About this task – Nothing may be added, dropped, or altered; restate the listing word for word.

Data shown –
"""
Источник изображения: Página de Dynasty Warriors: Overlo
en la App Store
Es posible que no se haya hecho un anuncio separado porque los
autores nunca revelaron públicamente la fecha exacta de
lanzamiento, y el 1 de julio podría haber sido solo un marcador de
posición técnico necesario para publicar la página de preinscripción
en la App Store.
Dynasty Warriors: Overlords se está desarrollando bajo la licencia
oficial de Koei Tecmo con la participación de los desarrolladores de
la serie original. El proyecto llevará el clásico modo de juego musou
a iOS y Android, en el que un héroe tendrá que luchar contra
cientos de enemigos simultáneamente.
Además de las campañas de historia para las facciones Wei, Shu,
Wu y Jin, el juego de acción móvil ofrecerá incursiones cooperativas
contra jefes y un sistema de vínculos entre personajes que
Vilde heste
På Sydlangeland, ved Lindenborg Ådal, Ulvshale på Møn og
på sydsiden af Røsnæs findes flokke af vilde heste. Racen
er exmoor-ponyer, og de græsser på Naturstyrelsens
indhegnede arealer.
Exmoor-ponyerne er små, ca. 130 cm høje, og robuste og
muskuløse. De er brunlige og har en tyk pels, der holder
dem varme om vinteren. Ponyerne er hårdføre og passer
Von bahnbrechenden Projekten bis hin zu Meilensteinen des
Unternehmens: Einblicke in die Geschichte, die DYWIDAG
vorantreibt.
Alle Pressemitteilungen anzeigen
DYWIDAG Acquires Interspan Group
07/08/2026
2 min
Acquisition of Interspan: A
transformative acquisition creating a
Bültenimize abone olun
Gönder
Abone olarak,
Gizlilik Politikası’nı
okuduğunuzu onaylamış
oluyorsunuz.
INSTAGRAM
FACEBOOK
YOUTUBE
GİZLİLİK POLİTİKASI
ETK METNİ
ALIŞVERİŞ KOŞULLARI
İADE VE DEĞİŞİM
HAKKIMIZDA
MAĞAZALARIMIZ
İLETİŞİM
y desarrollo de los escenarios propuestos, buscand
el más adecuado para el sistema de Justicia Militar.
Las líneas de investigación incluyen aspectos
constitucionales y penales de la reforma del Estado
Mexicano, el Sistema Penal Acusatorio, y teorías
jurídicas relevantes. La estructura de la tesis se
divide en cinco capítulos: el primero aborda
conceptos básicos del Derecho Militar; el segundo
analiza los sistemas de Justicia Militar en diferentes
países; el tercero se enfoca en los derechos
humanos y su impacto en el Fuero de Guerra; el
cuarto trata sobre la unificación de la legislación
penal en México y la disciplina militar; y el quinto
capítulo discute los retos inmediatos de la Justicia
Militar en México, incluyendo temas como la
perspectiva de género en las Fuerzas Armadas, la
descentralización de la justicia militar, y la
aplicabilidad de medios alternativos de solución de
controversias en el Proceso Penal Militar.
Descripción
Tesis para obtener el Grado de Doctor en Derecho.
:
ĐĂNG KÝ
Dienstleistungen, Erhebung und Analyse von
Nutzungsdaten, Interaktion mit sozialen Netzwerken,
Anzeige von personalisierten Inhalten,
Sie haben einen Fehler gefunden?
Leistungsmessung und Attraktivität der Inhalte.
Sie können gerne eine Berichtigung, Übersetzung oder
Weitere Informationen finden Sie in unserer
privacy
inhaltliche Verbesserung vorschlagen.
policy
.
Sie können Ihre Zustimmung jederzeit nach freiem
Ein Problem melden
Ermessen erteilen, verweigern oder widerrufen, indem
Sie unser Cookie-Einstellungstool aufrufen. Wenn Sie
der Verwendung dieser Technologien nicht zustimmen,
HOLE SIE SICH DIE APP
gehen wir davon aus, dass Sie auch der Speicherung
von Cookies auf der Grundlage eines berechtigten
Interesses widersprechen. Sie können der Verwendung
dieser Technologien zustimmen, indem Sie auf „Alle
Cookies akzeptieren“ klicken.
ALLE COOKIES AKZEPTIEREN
"""
Answer to the problem –
Источник изображения: Página de Dynasty Warriors: Overlo
en la App Store
Es posible que no se haya hecho un anuncio separado porque los
autores nunca revelaron públicamente la fecha exacta de
lanzamiento, y el 1 de julio podría haber sido solo un marcador de
posición técnico necesario para publicar la página de preinscripción
en la App Store.
Dynasty Warriors: Overlords se está desarrollando bajo la licencia
oficial de Koei Tecmo con la participación de los desarrolladores de
la serie original. El proyecto llevará el clásico modo de juego musou
a iOS y Android, en el que un héroe tendrá que luchar contra
cientos de enemigos simultáneamente.
Además de las campañas de historia para las facciones Wei, Shu,
Wu y Jin, el juego de acción móvil ofrecerá incursiones cooperativas
contra jefes y un sistema de vínculos entre personajes que
Vilde heste
På Sydlangeland, ved Lindenborg Ådal, Ulvshale på Møn og
på sydsiden af Røsnæs findes flokke af vilde heste. Racen
er exmoor-ponyer, og de græsser på Naturstyrelsens
indhegnede arealer.
Exmoor-ponyerne er små, ca. 130 cm høje, og robuste og
muskuløse. De er brunlige og har en tyk pels, der holder
dem varme om vinteren. Ponyerne er hårdføre og passer
Von bahnbrechenden Projekten bis hin zu Meilensteinen des
Unternehmens: Einblicke in die Geschichte, die DYWIDAG
vorantreibt.
Alle Pressemitteilungen anzeigen
DYWIDAG Acquires Interspan Group
07/08/2026
2 min
Acquisition of Interspan: A
transformative acquisition creating a
Bültenimize abone olun
Gönder
Abone olarak,
Gizlilik Politikası’nı
okuduğunuzu onaylamış
oluyorsunuz.
INSTAGRAM
FACEBOOK
YOUTUBE
GİZLİLİK POLİTİKASI
ETK METNİ
ALIŞVERİŞ KOŞULLARI
İADE VE DEĞİŞİM
HAKKIMIZDA
MAĞAZALARIMIZ
İLETİŞİM
y desarrollo de los escenarios propuestos, buscand
el más adecuado para el sistema de Justicia Militar.
Las líneas de investigación incluyen aspectos
constitucionales y penales de la reforma del Estado
Mexicano, el Sistema Penal Acusatorio, y teorías
jurídicas relevantes. La estructura de la tesis se
divide en cinco capítulos: el primero aborda
conceptos básicos del Derecho Militar; el segundo
analiza los sistemas de Justicia Militar en diferentes
países; el tercero se enfoca en los derechos
humanos y su impacto en el Fuero de Guerra; el
cuarto trata sobre la unificación de la legislación
penal en México y la disciplina militar; y el quinto
capítulo discute los retos inmediatos de la Justicia
Militar en México, incluyendo temas como la
perspectiva de género en las Fuerzas Armadas, la
descentralización de la justicia militar, y la
aplicabilidad de medios alternativos de solución de
controversias en el Proceso Penal Militar.
Descripción
Tesis para obtener el Grado de Doctor en Derecho.
:
ĐĂNG KÝ
Dienstleistungen, Erhebung und Analyse von
Nutzungsdaten, Interaktion mit sozialen Netzwerken,
Anzeige von personalisierten Inhalten,
Sie haben einen Fehler gefunden?
Leistungsmessung und Attraktivität der Inhalte.
Sie können gerne eine Berichtigung, Übersetzung oder
Weitere Informationen finden Sie in unserer
privacy
inhaltliche Verbesserung vorschlagen.
policy
.
Sie können Ihre Zustimmung jederzeit nach freiem
Ein Problem melden
Ermessen erteilen, verweigern oder widerrufen, indem
Sie unser Cookie-Einstellungstool aufrufen. Wenn Sie
der Verwendung dieser Technologien nicht zustimmen,
HOLE SIE SICH DIE APP
gehen wir davon aus, dass Sie auch der Speicherung
von Cookies auf der Grundlage eines berechtigten
Interesses widersprechen. Sie können der Verwendung
dieser Technologien zustimmen, indem Sie auf „Alle
Cookies akzeptieren“ klicken.
ALLE COOKIES AKZEPTIEREN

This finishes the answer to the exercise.